Limits: 20,000 characters per file (bootstrapMaxChars), 150,000 characters total (bootstrapTotalMaxChars).

When a file exceeds the limit, the middle gets dropped (community sources report a 70/20/10 head/tail/marker split; unverified in official docs). If MEMORY.md's "Recent History" section sits in the middle, it vanishes. The agent loses context with no indication.

We found a 46K file in our workspace that had been silently truncated to 20K on every single session for over a week. The bootstrap monitoring in this protocol caught it on the first run.

Defense: The memory-audit cron checks file sizes nightly, flagging at 90% of both limits. You can also verify manually with /context list (compare raw vs injected character counts for each file). Keep bootstrap files lean. Every line costs tokens on every turn.

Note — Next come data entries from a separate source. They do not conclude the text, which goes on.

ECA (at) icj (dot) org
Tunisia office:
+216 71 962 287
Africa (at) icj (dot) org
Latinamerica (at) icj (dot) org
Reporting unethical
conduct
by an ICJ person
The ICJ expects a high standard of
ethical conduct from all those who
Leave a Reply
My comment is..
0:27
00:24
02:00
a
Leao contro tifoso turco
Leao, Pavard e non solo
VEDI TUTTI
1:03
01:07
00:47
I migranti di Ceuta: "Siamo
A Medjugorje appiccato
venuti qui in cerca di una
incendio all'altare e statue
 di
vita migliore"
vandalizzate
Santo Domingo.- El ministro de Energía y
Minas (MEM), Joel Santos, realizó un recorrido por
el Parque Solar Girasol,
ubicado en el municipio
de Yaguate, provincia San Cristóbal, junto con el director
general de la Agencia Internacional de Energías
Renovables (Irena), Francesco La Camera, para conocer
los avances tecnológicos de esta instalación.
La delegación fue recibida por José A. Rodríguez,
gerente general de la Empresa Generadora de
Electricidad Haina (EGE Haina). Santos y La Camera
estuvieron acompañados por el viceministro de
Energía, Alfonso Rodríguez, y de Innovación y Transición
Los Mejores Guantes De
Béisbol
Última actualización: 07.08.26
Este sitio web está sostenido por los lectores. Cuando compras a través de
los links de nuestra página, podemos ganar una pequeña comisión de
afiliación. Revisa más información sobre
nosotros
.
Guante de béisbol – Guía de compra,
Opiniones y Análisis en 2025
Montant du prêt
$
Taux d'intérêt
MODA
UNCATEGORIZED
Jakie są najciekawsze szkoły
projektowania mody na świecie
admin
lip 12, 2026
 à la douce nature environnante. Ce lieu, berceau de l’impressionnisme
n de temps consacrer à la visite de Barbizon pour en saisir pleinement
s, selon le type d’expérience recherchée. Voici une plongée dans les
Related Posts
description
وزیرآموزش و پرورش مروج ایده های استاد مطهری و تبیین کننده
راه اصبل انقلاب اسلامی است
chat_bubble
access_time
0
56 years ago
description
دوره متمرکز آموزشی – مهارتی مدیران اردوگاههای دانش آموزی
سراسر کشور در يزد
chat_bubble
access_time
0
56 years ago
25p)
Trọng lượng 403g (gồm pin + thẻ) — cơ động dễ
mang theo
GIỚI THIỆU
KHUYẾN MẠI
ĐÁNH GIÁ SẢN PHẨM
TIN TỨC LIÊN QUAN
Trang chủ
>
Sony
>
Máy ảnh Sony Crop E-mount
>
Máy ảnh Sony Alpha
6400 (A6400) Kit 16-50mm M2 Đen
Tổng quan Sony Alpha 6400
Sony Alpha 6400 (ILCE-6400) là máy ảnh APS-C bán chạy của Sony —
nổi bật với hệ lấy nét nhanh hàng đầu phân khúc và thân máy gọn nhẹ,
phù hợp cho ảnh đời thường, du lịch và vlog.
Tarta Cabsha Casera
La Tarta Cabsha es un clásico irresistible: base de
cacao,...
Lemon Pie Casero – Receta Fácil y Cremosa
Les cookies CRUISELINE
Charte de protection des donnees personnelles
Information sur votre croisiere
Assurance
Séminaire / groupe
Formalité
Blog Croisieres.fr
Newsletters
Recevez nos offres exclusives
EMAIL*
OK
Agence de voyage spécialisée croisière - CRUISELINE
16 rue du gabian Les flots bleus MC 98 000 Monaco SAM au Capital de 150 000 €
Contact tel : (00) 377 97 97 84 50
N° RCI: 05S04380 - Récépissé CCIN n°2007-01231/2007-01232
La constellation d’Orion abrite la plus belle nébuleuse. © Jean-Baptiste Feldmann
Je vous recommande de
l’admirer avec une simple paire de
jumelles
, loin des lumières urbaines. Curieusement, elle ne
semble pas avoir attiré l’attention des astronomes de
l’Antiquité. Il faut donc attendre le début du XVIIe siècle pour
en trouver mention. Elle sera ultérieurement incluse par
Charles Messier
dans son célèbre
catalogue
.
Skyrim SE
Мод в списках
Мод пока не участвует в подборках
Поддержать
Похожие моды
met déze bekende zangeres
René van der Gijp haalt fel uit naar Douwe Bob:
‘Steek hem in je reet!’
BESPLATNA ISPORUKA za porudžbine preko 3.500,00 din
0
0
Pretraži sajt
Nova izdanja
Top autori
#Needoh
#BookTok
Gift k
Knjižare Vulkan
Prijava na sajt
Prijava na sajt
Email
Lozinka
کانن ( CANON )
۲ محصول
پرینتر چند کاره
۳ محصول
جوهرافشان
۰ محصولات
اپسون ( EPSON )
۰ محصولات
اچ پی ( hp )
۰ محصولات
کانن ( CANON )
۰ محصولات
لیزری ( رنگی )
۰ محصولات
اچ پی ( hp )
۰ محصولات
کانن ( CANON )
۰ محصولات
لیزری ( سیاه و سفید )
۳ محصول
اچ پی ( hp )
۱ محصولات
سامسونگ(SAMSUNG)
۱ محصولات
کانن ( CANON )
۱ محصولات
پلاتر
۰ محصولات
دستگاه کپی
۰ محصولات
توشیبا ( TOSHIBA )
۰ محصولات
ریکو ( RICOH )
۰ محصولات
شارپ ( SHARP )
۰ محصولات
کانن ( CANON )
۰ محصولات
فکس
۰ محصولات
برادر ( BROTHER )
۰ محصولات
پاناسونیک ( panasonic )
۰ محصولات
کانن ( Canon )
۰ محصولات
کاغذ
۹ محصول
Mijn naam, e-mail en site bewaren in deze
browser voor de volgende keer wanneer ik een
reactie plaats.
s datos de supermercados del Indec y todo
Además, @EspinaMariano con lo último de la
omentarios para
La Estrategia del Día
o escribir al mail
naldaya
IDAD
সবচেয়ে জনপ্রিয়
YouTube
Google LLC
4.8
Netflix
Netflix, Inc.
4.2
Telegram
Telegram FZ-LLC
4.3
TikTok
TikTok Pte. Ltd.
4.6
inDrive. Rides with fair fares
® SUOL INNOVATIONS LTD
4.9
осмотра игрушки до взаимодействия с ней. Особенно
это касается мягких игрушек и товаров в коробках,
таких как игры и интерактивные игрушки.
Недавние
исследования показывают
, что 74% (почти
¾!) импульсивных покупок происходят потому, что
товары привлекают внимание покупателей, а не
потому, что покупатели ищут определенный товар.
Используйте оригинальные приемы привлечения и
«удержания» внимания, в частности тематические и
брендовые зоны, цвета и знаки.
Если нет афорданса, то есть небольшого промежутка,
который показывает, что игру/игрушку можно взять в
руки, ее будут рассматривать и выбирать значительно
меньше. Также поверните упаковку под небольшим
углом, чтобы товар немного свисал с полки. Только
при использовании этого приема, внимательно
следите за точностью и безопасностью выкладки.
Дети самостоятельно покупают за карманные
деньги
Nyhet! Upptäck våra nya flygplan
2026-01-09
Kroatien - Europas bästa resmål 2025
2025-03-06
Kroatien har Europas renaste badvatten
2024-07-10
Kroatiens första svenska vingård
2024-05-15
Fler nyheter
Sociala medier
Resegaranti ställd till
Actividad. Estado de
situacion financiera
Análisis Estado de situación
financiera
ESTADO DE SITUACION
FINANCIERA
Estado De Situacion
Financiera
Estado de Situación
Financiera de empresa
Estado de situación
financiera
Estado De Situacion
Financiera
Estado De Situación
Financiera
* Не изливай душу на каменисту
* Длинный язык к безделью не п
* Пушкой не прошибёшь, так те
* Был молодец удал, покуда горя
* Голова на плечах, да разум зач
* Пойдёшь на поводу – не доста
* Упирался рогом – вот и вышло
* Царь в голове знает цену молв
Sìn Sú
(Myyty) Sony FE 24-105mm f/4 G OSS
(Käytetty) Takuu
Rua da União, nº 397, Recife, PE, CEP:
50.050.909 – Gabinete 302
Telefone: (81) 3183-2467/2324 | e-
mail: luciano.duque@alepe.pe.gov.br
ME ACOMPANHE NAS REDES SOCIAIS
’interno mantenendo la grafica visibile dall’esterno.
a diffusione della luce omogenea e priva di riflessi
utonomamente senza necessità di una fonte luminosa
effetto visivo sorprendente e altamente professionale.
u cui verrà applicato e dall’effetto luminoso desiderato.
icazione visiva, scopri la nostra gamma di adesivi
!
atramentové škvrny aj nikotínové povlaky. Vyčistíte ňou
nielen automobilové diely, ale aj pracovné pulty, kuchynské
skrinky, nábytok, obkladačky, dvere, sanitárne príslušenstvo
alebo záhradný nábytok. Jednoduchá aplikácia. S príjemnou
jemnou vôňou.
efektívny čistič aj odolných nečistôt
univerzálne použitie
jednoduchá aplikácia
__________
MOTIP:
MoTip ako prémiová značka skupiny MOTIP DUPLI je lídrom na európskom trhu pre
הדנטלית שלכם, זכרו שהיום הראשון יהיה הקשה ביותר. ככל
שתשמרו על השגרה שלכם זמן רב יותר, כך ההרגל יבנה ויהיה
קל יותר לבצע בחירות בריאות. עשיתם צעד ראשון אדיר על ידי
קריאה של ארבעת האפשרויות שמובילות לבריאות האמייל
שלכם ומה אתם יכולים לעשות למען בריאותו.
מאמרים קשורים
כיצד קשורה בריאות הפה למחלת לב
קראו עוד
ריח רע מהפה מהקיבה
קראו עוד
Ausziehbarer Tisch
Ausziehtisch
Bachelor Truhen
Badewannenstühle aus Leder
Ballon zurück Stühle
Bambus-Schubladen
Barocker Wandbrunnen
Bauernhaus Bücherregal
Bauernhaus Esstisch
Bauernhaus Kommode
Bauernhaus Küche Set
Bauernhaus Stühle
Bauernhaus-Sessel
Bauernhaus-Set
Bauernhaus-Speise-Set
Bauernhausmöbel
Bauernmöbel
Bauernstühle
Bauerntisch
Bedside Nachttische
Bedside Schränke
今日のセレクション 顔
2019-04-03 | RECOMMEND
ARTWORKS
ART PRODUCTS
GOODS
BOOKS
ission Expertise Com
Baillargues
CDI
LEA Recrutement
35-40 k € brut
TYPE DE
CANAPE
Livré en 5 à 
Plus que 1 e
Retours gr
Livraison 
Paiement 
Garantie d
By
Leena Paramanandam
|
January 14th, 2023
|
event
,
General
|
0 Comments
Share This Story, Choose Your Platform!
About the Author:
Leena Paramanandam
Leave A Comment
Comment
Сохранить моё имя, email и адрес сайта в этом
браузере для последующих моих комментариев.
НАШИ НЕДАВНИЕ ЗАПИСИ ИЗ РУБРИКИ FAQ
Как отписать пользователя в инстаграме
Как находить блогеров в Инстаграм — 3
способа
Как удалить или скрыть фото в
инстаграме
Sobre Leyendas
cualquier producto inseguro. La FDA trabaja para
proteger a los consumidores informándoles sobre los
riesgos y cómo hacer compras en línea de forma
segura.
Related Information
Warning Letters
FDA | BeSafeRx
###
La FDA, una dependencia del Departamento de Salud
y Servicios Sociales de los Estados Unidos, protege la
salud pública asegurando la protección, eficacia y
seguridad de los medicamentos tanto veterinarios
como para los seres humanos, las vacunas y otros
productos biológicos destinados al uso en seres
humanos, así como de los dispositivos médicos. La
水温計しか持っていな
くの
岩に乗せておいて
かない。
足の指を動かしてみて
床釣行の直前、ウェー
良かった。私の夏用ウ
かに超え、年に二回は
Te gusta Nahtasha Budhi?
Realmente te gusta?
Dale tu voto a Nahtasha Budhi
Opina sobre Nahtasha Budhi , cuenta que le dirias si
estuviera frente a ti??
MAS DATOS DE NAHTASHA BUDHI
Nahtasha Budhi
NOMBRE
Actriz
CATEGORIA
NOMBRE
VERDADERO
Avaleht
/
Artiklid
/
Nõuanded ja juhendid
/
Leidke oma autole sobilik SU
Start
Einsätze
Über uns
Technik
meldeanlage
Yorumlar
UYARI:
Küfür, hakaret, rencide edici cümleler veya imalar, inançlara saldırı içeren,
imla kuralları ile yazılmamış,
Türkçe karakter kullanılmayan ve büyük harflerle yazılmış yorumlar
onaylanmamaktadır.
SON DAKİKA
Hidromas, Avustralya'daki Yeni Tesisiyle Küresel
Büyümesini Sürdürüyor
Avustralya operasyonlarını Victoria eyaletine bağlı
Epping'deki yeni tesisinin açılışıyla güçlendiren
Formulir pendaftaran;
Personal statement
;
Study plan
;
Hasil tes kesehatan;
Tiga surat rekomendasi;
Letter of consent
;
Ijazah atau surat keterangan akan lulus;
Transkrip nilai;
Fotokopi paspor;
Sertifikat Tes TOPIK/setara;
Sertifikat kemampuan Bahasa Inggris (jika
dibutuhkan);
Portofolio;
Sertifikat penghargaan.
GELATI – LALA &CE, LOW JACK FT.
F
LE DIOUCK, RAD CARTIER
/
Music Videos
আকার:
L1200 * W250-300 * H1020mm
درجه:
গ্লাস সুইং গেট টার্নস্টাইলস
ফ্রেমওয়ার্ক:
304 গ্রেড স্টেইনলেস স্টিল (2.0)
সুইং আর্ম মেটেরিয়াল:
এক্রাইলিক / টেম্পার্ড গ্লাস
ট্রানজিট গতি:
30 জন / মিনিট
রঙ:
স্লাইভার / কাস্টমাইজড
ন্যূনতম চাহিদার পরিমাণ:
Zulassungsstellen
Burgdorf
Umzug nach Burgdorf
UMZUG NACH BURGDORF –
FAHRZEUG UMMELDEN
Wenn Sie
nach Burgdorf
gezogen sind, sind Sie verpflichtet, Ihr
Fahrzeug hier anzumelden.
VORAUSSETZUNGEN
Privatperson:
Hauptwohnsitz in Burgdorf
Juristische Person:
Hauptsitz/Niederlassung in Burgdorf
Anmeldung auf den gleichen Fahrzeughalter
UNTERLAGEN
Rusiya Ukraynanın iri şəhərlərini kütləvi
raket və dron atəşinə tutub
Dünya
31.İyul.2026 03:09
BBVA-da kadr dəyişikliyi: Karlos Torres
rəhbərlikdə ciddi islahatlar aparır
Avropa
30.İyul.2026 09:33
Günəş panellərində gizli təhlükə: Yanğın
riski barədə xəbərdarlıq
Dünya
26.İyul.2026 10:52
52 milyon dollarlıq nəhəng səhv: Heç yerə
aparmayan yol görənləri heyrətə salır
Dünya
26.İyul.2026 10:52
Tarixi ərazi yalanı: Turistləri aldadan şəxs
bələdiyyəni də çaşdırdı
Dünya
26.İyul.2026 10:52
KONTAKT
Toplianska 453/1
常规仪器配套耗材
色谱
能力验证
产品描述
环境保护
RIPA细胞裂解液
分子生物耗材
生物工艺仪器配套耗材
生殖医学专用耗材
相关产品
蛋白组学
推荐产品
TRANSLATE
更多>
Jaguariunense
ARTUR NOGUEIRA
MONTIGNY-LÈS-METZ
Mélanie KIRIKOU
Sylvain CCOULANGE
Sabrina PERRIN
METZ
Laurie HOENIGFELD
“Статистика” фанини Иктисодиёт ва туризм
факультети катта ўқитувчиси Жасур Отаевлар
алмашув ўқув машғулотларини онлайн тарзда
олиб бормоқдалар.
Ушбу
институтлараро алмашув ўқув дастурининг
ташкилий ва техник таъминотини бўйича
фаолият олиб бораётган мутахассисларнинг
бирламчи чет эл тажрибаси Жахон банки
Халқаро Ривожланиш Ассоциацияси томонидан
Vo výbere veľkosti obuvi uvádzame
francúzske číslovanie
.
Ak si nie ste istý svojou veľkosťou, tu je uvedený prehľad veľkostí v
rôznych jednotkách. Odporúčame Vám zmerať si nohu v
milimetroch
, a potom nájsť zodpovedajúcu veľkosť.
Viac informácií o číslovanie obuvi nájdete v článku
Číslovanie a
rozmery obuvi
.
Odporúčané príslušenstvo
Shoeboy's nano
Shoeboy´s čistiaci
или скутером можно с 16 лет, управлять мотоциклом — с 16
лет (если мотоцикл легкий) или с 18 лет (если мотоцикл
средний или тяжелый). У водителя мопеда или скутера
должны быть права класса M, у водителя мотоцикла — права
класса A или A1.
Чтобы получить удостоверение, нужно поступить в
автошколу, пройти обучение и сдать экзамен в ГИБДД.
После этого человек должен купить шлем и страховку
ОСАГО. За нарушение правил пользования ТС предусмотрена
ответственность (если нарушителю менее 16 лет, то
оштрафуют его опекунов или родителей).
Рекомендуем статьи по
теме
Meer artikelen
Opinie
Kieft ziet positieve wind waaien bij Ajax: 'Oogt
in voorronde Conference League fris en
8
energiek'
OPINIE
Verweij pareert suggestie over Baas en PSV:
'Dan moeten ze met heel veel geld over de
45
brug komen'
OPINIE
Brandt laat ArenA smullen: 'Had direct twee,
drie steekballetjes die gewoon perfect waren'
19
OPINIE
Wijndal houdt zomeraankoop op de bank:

CodeAlive-AI/awesome-openclaw recommends keeping MEMORY.md under 5KB and AGENTS.md under 2KB. Your mileage will vary depending on how many workspace files you load, but the principle holds: every line in a bootstrap file should earn its place.

Recommended Config

Set reserveTokensFloor to at least 40K (default 20K is too tight for serious use) and softThresholdTokens to at least 10K. This makes memoryFlush fire at ~75% of context instead of ~88%, giving you actual breathing room.

{
  "agents": {
    "defaults": {
      "compaction": {
        "mode": "safeguard",
        "reserveTokensFloor": 40000,
        "memoryFlush": {
          "enabled": true,
          "softThresholdTokens": 10000
        }
      }
    }
  }
}

The math: contextWindow - reserveTokensFloor - softThresholdTokens = trigger point. On a 200K window with these values, flush fires at 150K tokens (75%). With defaults, it fires at 176K (88%), which is dangerously close to overflow, especially given the stale token count bug.

Git-Backed Workspace

The official docs recommend this. Adding it here because it complements the protocol: if a cron corrupts MEMORY.md, file backups just preserve the corruption. Git gives you git diff and rollback.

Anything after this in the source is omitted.